▸ **Your task**
Would you write out the listing verbatim and skip every picture in it?

▸ **Excerpted data**
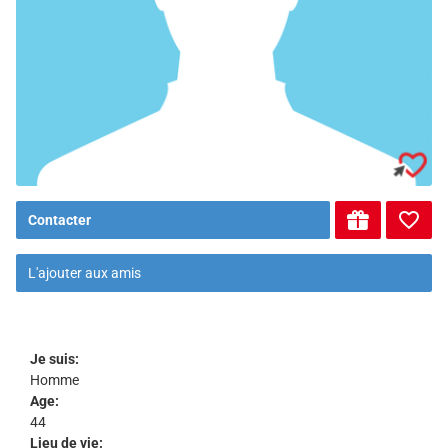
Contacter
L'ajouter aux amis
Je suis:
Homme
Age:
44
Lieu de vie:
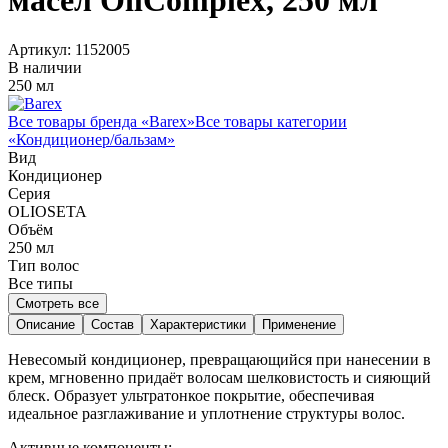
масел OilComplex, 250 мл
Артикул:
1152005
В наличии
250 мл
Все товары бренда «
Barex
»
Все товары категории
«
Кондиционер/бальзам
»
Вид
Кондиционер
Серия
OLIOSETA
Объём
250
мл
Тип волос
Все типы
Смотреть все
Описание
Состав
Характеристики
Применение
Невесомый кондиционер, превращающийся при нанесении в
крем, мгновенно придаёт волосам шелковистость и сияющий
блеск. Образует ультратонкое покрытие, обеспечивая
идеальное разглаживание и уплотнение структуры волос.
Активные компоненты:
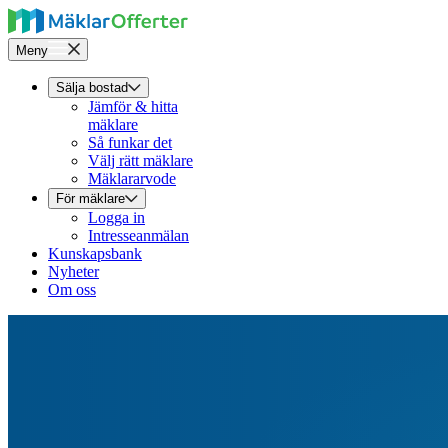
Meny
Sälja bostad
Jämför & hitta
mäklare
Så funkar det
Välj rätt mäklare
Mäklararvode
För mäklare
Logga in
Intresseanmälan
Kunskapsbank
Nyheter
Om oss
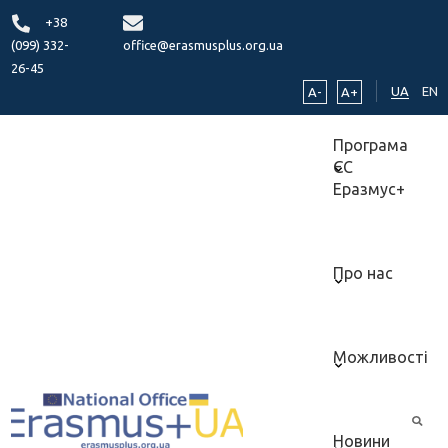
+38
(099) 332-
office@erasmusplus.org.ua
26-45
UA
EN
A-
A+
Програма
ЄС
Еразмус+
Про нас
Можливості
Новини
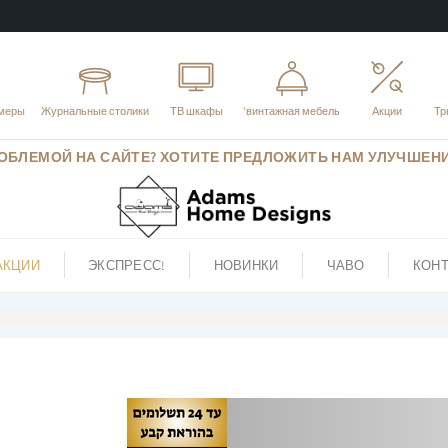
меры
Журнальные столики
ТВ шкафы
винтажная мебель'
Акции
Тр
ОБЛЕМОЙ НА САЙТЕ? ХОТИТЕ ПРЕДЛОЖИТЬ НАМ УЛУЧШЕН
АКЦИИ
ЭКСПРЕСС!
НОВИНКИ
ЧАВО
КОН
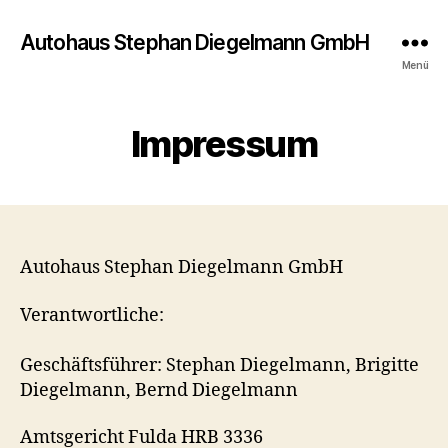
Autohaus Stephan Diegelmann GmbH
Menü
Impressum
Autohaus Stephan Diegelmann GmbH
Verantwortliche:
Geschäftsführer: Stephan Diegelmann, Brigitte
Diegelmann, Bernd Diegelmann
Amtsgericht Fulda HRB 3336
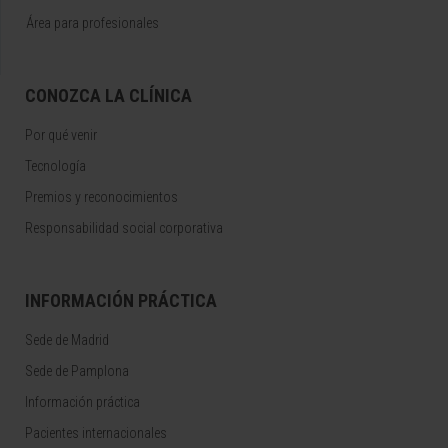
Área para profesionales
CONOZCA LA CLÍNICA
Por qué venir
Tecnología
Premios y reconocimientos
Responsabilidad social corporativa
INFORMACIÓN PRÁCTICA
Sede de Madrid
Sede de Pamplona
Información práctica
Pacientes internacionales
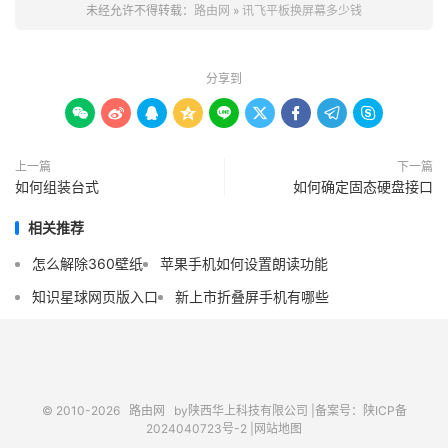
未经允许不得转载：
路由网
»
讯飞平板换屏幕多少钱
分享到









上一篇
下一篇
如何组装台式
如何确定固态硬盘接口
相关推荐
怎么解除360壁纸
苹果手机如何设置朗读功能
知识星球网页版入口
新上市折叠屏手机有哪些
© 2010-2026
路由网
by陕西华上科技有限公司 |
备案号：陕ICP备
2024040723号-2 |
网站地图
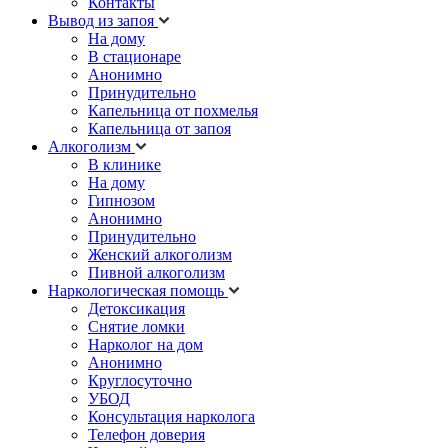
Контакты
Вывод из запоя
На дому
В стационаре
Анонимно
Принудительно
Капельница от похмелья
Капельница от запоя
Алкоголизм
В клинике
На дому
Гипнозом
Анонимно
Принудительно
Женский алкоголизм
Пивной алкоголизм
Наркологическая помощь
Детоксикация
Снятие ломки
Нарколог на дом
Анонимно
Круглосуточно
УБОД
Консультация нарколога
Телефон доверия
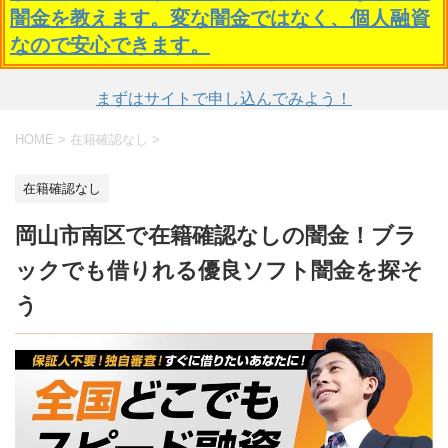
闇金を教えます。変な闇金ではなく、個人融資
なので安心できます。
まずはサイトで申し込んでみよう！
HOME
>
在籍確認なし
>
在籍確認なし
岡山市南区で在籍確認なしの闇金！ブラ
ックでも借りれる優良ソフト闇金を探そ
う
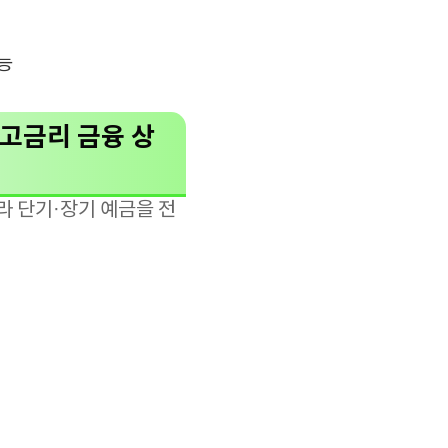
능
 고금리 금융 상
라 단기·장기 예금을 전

▸ **Task response**
Contacter
L'ajouter aux amis
Je suis:
Homme
Age:
44
Lieu de vie:
масел OilComplex, 250 мл
Артикул:
1152005
В наличии
250 мл
Все товары бренда «
Barex
»
Все товары категории
«
Кондиционер/бальзам
»
Вид
Кондиционер
Серия
OLIOSETA
Объём
250
мл
Тип волос
Все типы
Смотреть все
Описание
Состав
Характеристики
Применение
Невесомый кондиционер, превращающийся при нанесении в
крем, мгновенно придаёт волосам шелковистость и сияющий
блеск. Образует ультратонкое покрытие, обеспечивая
идеальное разглаживание и уплотнение структуры волос.
Активные компоненты:
Meny
Sälja bostad
Jämför & hitta
mäklare
Så funkar det
Välj rätt mäklare
Mäklararvode
För mäklare
Logga in
Intresseanmälan
Kunskapsbank
Nyheter
Om oss
+38
(099) 332-
office@erasmusplus.org.ua
26-45
UA
EN
A-
A+
Програма
ЄС
Еразмус+
Про нас
Можливості
Новини
меры
Журнальные столики
ТВ шкафы
винтажная мебель'
Акции
Тр
ОБЛЕМОЙ НА САЙТЕ? ХОТИТЕ ПРЕДЛОЖИТЬ НАМ УЛУЧШЕН
АКЦИИ
ЭКСПРЕСС!
НОВИНКИ
ЧАВО
КОН
Autohaus Stephan Diegelmann GmbH
Menü
Impressum
Autohaus Stephan Diegelmann GmbH
Verantwortliche:
Geschäftsführer: Stephan Diegelmann, Brigitte
Diegelmann, Bernd Diegelmann
Amtsgericht Fulda HRB 3336
Área para profesionales
CONOZCA LA CLÍNICA
Por qué venir
Tecnología
Premios y reconocimientos
Responsabilidad social corporativa
INFORMACIÓN PRÁCTICA
Sede de Madrid
Sede de Pamplona
Información práctica
Pacientes internacionales
未经允许不得转载：
路由网
»
讯飞平板换屏幕多少钱
分享到









上一篇
下一篇
如何组装台式
如何确定固态硬盘接口
相关推荐
怎么解除360壁纸
苹果手机如何设置朗读功能
知识星球网页版入口
新上市折叠屏手机有哪些
© 2010-2026
路由网
by陕西华上科技有限公司 |
备案号：陕ICP备
2024040723号-2 |
网站地图
Контакты
Вывод из запоя
На дому
В стационаре
Анонимно
Принудительно
Капельница от похмелья
Капельница от запоя
Алкоголизм
В клинике
На дому
Гипнозом
Анонимно
Принудительно
Женский алкоголизм
Пивной алкоголизм
Наркологическая помощь
Детоксикация
Снятие ломки
Нарколог на дом
Анонимно
Круглосуточно
УБОД
Консультация нарколога
Телефон доверия
闇金を教えます。変な闇金ではなく、個人融資
なので安心できます。
まずはサイトで申し込んでみよう！
HOME
>
在籍確認なし
>
在籍確認なし
岡山市南区で在籍確認なしの闇金！ブラ
ックでも借りれる優良ソフト闇金を探そ
う
능
 고금리 금융 상
라 단기·장기 예금을 전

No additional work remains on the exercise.